Distillery - Decanter Centrifuge Bearing Reservoir
Incorrect Oil Make-up causing Bearing Corrosion
Lubrication management can be key in some facilities to mitigate the effects of incorrect oil top-ups and the subsequent effects on the units themselves. In this case study there is ample evidence of repeated top-ups with an incorrect oil type and grade. In fact, the unit resides within close proximity to the Decanter Gearbox, and it is somewhat safe to assume from this oil analysis data that at regular intervals the EP gear oil is being added to the bearing reservoir as well.
Figure - Viscosity increase in plant machinery is usually a result of incorrect oil top-up as was the case with this bearing reservoir that was topped-up with ISO 220 EP Gear oil.
After a significant top-up with gear oil, evidenced by the sudden increase in viscosity and additive levels (additive levels were not shown in this example), it can be noted that the Acid Number (AN) level rises in subsequent samples. Delayed, but also evident, is the increase in copper level in the months following top-up with gear oil. The reason in this instance is that the Extreme Pressure (EP) additive in the gear oil is not only corrosive, but exceptionally corrosive to copper components.

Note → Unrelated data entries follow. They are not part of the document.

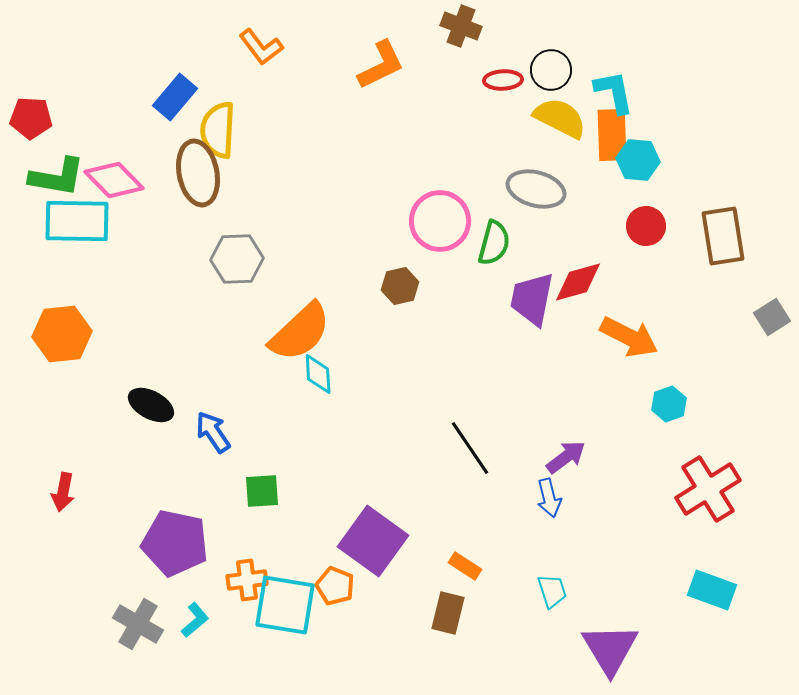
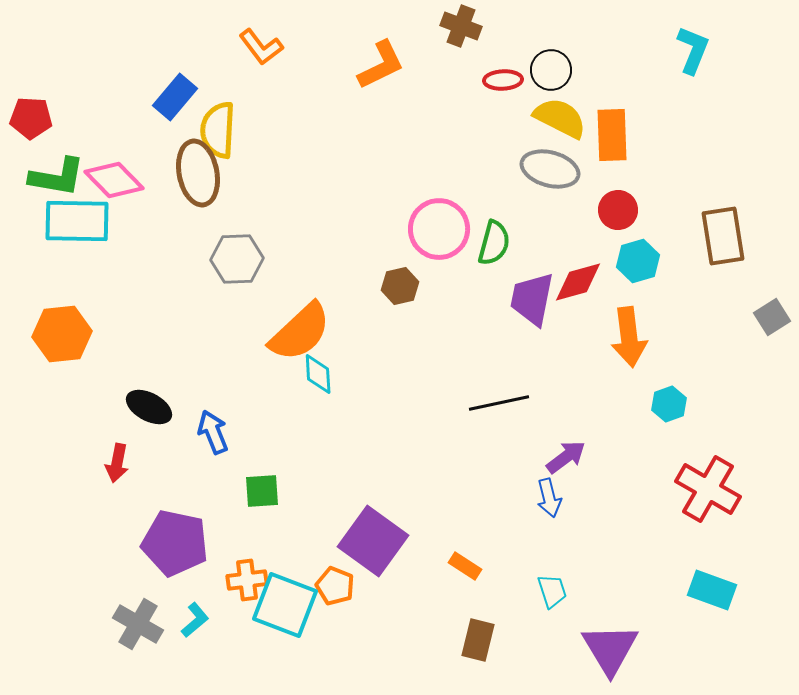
cyan L-shape at (614, 92): moved 79 px right, 42 px up; rotated 33 degrees clockwise
cyan hexagon at (638, 160): moved 101 px down; rotated 21 degrees counterclockwise
gray ellipse at (536, 189): moved 14 px right, 20 px up
pink circle at (440, 221): moved 1 px left, 8 px down
red circle at (646, 226): moved 28 px left, 16 px up
orange arrow at (629, 337): rotated 56 degrees clockwise
black ellipse at (151, 405): moved 2 px left, 2 px down
blue arrow at (213, 432): rotated 12 degrees clockwise
black line at (470, 448): moved 29 px right, 45 px up; rotated 68 degrees counterclockwise
red cross at (708, 489): rotated 28 degrees counterclockwise
red arrow at (63, 492): moved 54 px right, 29 px up
cyan square at (285, 605): rotated 12 degrees clockwise
brown rectangle at (448, 613): moved 30 px right, 27 px down
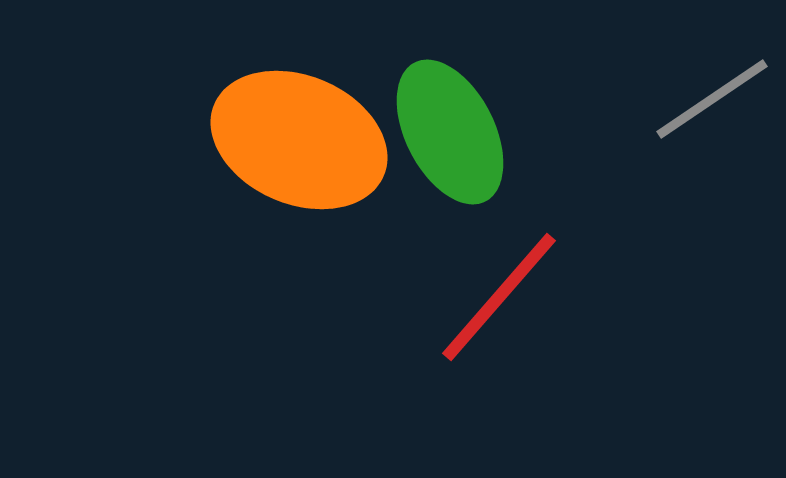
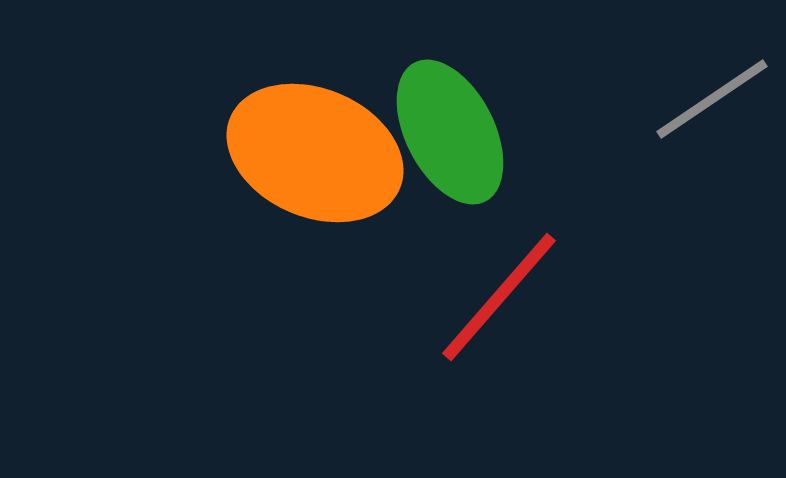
orange ellipse: moved 16 px right, 13 px down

Figure - Frequent top-ups with EP gear oil caused long term corrosion problems in this bearing reservoir evidenced by the dramatic increase in copper levels after the first viscosity increase.
Training is a key issue in this instance. Although the reliability group would not suspect that an oiler would intentionally add gear oil to a bearing reservoir, it is often the case that the oiler may not know of the consequences of those actions. The oiler may feel that oil is oil, and if a system is low and gear oil is on hand, then that is sufficient. It`s worth noting that since 04-03-2002 two more dramatic contaminations with gear oil have occurred in this system.

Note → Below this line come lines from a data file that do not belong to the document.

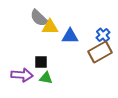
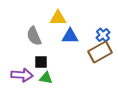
gray semicircle: moved 5 px left, 18 px down; rotated 24 degrees clockwise
yellow triangle: moved 8 px right, 9 px up
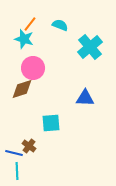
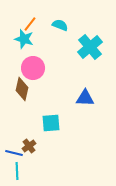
brown diamond: rotated 60 degrees counterclockwise
brown cross: rotated 16 degrees clockwise
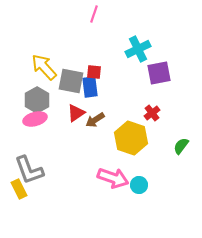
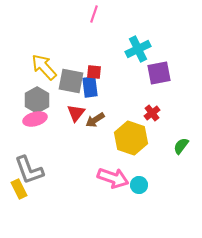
red triangle: rotated 18 degrees counterclockwise
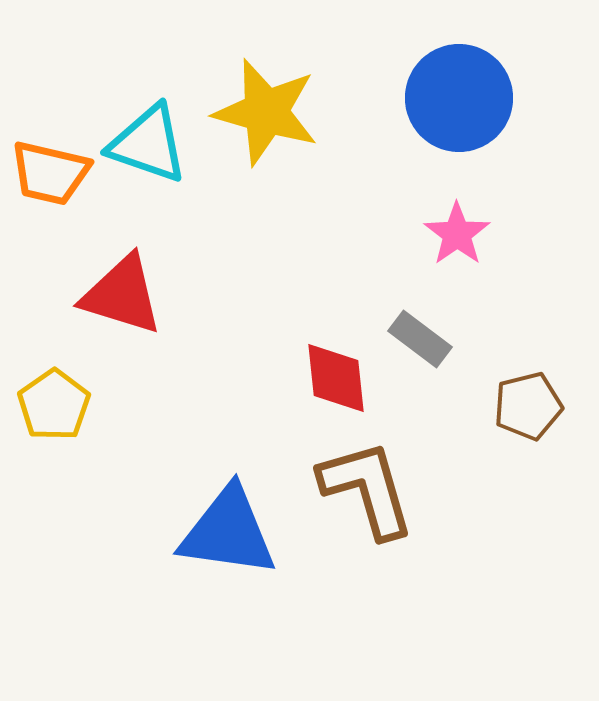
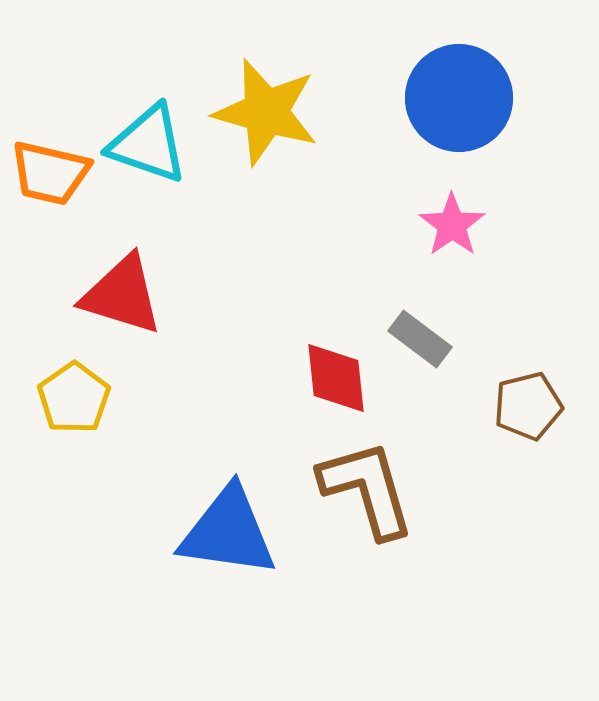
pink star: moved 5 px left, 9 px up
yellow pentagon: moved 20 px right, 7 px up
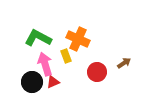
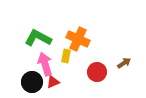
yellow rectangle: rotated 32 degrees clockwise
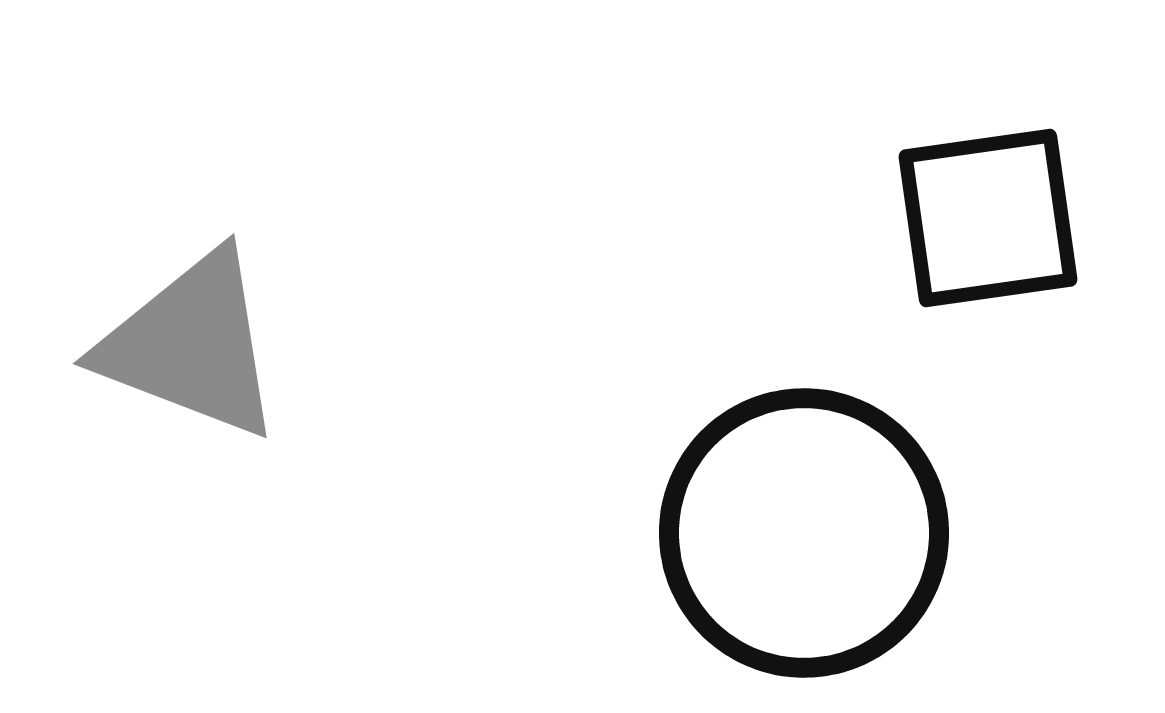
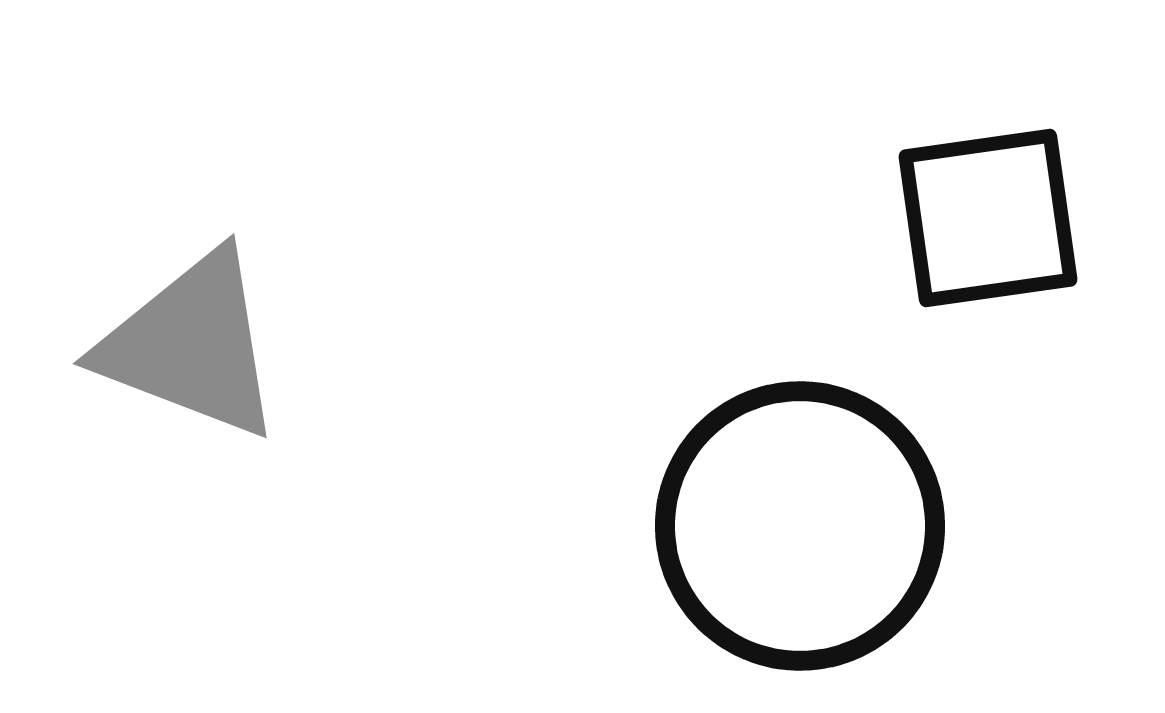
black circle: moved 4 px left, 7 px up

Diesel Engine - Fuel Dilution
Injector Issue causing Scuffing Wear in Engine
Testing an engine oils viscosity at 100°C can quickly identify abnormal contamination and oil condition. Decreases in viscosity indicate fuel dilution or top-up with a lighter grade oil, while increases in viscosity indicate excessive soot generation or top-up with a heavy grade oil. When the viscosity is out of specification additional testing will be done to determine the cause of the viscosity change (i.e. Gas Chromatography for fuel dilution, FT-IR for soot concentration, etc.).
Figure - Increases in fuel dilution will lower the oil`s viscosity and lead to scuffing wear in an engine.
During routine oil analysis an increase in fuel dilution from 0.0% to 12.0% was detected by the precipitous drop in the viscosity at 100°C from 14.0 cSt (the typical value for this oil) to 7.9 cSt. The sample is from a Caterpillar 3176 diesel engine. The engine was showing a substantial increase in the iron level by the time the oil showed 12.0% fuel dilution.
Figure - Modern common rail fuel hardware for diesel engines are sophisticated systems. Problems can develop, including leaking injectors, that cause fuel dilution of the oil, and if severe enough, scuffing of engine components.
When oil analysis detects severe fuel dilution an inspection of the fuel rail system and fuel injectors is necessary to correct the cause of the fuel dilution. Severe fuel dilution, left undiagnosed and/or untreated will lead to catastrophic engine failure.